Problem details —
Pull out every line in the data that has the string "Cancel" in it.

Material supplied —
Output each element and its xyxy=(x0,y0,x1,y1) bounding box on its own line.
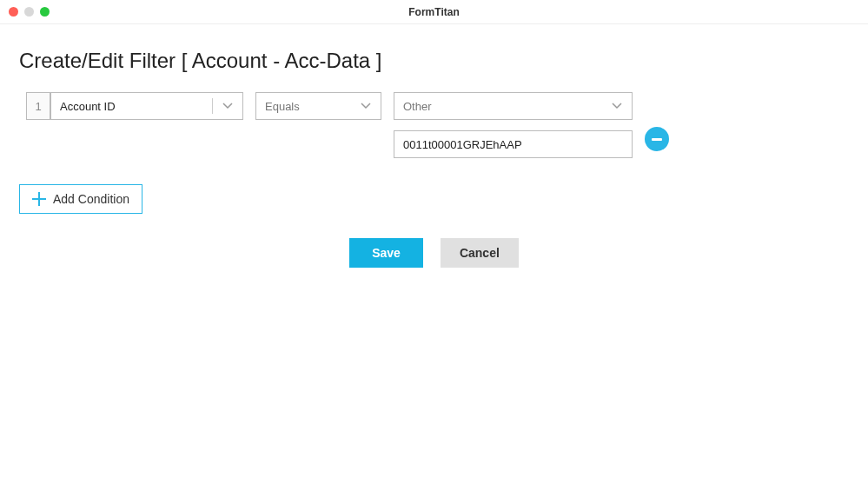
main-content: Create/Edit Filter [ Account - Acc-Data … xyxy=(0,24,868,292)
plus-icon xyxy=(32,192,46,206)
remove-condition-button[interactable] xyxy=(645,127,669,151)
condition-row: 1 Account ID Equals Other xyxy=(26,92,849,158)
add-condition-label: Add Condition xyxy=(53,192,129,206)
window-title: FormTitan xyxy=(408,6,459,18)
condition-index: 1 xyxy=(26,92,50,120)
chevron-down-icon xyxy=(360,100,372,112)
value-input[interactable] xyxy=(394,130,633,158)
value-type-select-value: Other xyxy=(403,100,611,113)
window-controls xyxy=(9,7,50,17)
save-button[interactable]: Save xyxy=(349,238,423,268)
action-buttons: Save Cancel xyxy=(19,238,849,268)
operator-select-value: Equals xyxy=(265,100,360,113)
chevron-down-icon xyxy=(222,100,234,112)
field-select-value: Account ID xyxy=(60,100,212,113)
operator-select[interactable]: Equals xyxy=(255,92,381,120)
field-select[interactable]: Account ID xyxy=(50,92,243,120)
add-condition-button[interactable]: Add Condition xyxy=(19,184,142,214)
minus-icon xyxy=(652,138,662,141)
close-window-button[interactable] xyxy=(9,7,18,17)
value-type-select[interactable]: Other xyxy=(394,92,633,120)
field-select-divider xyxy=(212,98,213,114)
minimize-window-button[interactable] xyxy=(24,7,34,17)
page-title: Create/Edit Filter [ Account - Acc-Data … xyxy=(19,49,849,73)
value-column: Other xyxy=(394,92,633,158)
cancel-button[interactable]: Cancel xyxy=(441,238,519,268)
window-titlebar: FormTitan xyxy=(0,0,868,24)
maximize-window-button[interactable] xyxy=(40,7,50,17)
chevron-down-icon xyxy=(611,100,623,112)
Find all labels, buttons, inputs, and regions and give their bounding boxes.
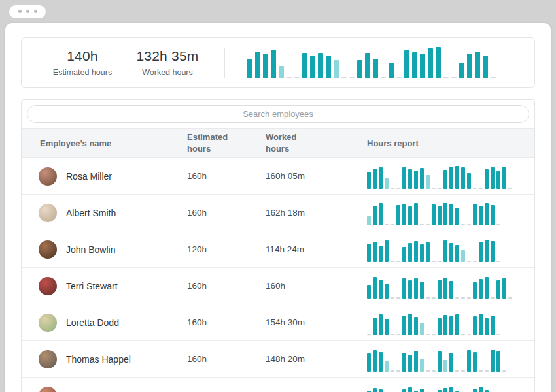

Response to this task —
action-buttons: Save Cancel xyxy=(19,238,849,268)
cancel-button[interactable]: Cancel xyxy=(441,238,519,268)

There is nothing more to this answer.